Los objetos producen sonidos. Una nota musical que se encuentra dentro de la escala pentatónica. Una frecuencia que puede ser detectada por instrumentos tecnológicos y por el oído humano. Algo que llamamos “música”. Del mismo modo, el planeta Tierra produce su propio sonido, sus propias notas, su propia frecuencia.

A fines del siglo 19 el inventor Nikola Tesla visualizó desde su rancho en Colorado que existían resonancias alrededor del planeta Tierra y pensó en usarlas para comunicarse inalámbricamente alrededor de ella, pero la falta de tecnología impidió su desarrollo. Medio siglo después, el físico alemán Winfried Otto Schumann demostró matemáticamente que la Tierra produce una frecuencia baja, que es la de mayor intensidad, de 7.83 Hz. Dicha frecuencia es producida por las tormentas eléctricas y sus relámpagos, que llegan a ser miles sobre la tierra.

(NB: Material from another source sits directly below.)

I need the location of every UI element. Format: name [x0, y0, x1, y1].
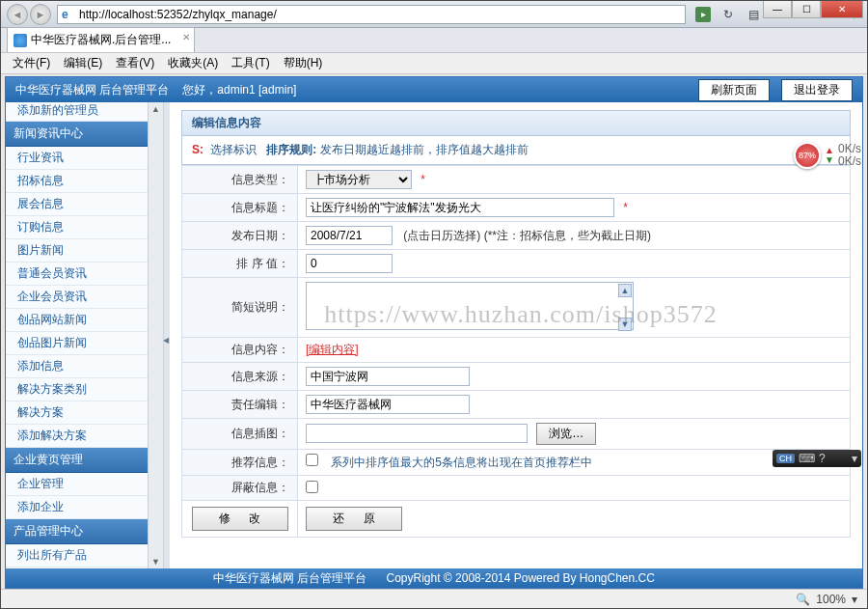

Cada una genera un sonido que, al estrellarse dentro de la ionosfera, produce la mencionada frecuencia. La resonancia Shumann, como se la bautizó, consiste en un conjunto de picos en la banda de frecuencia extremadamente baja —ELF, por sussiglas en en inglés— del espectro radioeléctrico del planeta. Son picos que se forman en el espacio que existe entre la superficie terrestre y la ionósfera, espacio que funciona como una guía de onda que actúa como una bóveda o cavidad resonante para las ELF. Esta frecuencia se usa para el seguimiento de las actividades eléctricas, eventos luminosos alrededor del planeta y últimamente para predecir terremotos de poca escala. La resonancia demostrada por Shumann representa otro de los grandes legados que la mente de Tesla nos dejó inconclusos.